The step width (:4) is optional and defaults to `.

All of the above may also be combined:

sbatch --array 0-16:4,32 ...

Within the batch script the individual tasks of the array job may be distinguished by using the SLURM_ARRAY_TASK_ID environment variable.

CPU affinity

Affinity of user programs to CPU cores is set by SLURM as requested by the user with the above options. The following table contains some typical configurations:

Configuration	Arguments
1 task/node, 2 CPUs/task, w/o HT	`--ntasks-per-node=1 --cpus-per-task=40 --hint=nomultithread`
1 task/node, 2 CPUs/task, w/ HT	`--ntasks-per-node=1 --cpus-per-task=40 --threads-per-core=1`
2 tasks/node, 1 CPUs/task, w/ HT	`--ntasks-per-node=2 --cpus-per-task=20 --threads-per-core=1`
2 tasks/node, 1 CPUs/task, w/o HT	`--ntasks-per-node=2 --cpus-per-task=20 --hint=nomultithread`

The values for --cpus-per-task correspond to nodes in the bdw partition. For the epyc partition you should set --cpus-per-task to 128.

Job Control

squeue

To view the currently allocated/running jobs, the sqeue command is available. By default all jobs will be shown. To limit the output to jobs of a specific user use the parameter -u:

squeue -u <username>

scancel

The command scancel cancels specific jobs identified by their job id, which is either printed while submitting your job or shown in the output of squeue:

scancel <jobid>

To cancel all jobs of a user, again use the parameter -u:

scancel -u <username>

sinfo

Shows various information about the state of the partitions.

MPI

The default MPI implementation on the compute servers is OpenMPI v4.1. All programs installed via default Linux packages will use this.

An example batch script will look like

#!/bin/bash

#SBATCH --nodes=2
#SBATCH --ntasks-per-node=2
#SBATCH --cpus-per-task=20
#SBATCH --mem=65536
#SBATCH --partition=bdw

srun --mpi=pmix my-program arg1 arg2 ...

which will launch a job with 4 MPI processes (ranks) with each process (rank) using 20 CPU cores and 64GB memory.

GPUs

A special partition gpu gives access to nodes equipped with different accelerators.

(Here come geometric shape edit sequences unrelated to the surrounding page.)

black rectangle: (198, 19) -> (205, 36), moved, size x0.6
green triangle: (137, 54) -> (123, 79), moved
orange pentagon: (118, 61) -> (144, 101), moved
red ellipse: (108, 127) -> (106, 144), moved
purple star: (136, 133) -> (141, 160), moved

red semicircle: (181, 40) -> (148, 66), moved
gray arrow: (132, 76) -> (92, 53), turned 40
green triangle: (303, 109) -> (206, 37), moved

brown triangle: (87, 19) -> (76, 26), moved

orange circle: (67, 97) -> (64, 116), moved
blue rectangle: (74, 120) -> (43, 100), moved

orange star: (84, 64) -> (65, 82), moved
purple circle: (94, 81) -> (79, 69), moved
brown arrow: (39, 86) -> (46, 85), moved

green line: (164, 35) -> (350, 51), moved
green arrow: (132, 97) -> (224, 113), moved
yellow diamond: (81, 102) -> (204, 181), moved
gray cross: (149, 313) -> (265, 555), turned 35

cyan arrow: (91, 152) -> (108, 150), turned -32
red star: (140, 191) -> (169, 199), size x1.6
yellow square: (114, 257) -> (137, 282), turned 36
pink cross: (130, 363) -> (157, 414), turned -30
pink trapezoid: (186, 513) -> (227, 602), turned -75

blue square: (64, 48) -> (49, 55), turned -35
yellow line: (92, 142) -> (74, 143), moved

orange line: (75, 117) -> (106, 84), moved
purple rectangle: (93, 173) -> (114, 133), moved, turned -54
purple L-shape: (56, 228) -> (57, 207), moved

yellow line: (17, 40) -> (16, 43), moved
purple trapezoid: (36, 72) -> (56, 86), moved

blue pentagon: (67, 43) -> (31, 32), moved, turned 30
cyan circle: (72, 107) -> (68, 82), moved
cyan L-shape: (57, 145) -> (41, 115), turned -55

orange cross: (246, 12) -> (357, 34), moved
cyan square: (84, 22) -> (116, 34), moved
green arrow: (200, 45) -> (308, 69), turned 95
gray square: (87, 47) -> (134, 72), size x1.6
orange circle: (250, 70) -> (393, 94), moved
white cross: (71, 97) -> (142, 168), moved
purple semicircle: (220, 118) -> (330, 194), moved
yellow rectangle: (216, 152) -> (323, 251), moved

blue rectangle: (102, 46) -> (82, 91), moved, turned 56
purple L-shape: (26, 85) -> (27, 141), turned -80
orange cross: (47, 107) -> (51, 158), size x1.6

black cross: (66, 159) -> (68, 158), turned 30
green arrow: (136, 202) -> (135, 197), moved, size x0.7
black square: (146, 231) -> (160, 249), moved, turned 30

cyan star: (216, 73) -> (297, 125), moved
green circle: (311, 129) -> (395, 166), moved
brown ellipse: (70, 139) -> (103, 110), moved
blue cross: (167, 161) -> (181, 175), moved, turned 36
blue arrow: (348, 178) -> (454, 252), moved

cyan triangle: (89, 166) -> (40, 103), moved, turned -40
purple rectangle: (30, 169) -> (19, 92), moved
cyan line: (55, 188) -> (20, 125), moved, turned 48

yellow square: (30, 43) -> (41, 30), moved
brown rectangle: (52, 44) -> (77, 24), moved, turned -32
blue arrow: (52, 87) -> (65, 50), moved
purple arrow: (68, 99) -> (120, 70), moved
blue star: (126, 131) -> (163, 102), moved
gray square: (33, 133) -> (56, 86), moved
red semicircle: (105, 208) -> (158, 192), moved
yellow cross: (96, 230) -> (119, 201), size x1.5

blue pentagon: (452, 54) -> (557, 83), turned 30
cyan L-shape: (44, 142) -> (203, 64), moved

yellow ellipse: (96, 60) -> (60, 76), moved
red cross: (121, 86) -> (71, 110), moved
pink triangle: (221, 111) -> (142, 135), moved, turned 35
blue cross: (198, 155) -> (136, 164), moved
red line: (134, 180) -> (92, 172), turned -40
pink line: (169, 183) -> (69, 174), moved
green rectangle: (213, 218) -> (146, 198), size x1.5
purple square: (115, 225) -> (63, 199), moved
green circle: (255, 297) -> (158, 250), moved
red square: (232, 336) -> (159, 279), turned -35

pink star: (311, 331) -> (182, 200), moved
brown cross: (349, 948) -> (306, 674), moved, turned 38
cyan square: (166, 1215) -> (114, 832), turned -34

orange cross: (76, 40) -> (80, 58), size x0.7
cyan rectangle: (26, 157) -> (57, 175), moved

The accelerator type is chosen via the gres option, which can either be

NVidia A100 using --gres gpu:a100:1
AMD MI210 using --gres gpu:mi210:2

It is advised to always allocate the full node for computations. The option list for batch scripts is

#SBATCH --partition gpu
#SBATCH --gres gpu:a100:1
#SBATCH --cpus-per-task=64
#SBATCH --hint=multithread
#SBATCH --mem=0

for the NVidia A100 and

#SBATCH --partition gpu
#SBATCH --gres gpu:mi210:2
#SBATCH --cpus-per-task=64
#SBATCH --hint=multithread
#SBATCH --mem=0

for the AMD MI210.

Note

Please note that you can only allocate up to 32 cores (including hyper threads) if only a single MI210 card is requested.

Note

For the AMD MI210 CUDA is not supported. Please use ROCm or HIP instead.

Tensorflow

Tensorflow requires specific combinations of CUDA (and cuDNN). It is therefore recommended to use virtual environments for Tensorflow.

For Tensorflow v2.13:

module load cuda/11.8
module load cudnn/8.6
python3 -m venv tf-2.13
tf-2.13/bin/pip install tensorflow==2.13
tf-2.13/bin/pip install nvidia-cudnn-cu11==8.6.0.163

For Tensorflow v2.14:

module load cuda/11.8
module load cudnn/8.7
python3 -m venv tf-2.14
tf-2.14/bin/pip install tensorflow==2.14
tf-2.14/bin/pip install nvidia-cudnn-cu11==8.7.0.84

Note

To list available versions of nvidia-cudnn-cu11 run pip install --use-deprecated=legacy-resolver nvidia-cudnn-cu11==

Matlab

To run Matlab programs using the batch system, copy the following lines into your batch script:

source /etc/profile.d/modules.sh
source /etc/profile.d/opt_local_modules.sh

module load matlab

matlab -nosplash -nodesktop -nojvm -r "run('myprogram.m');quit"

where your replace myprogram.m with the corresponding Matlab file containing your instructions.

Don’t forget to add additional resource requests for the number of tasks, CPU cores or main memory as described above.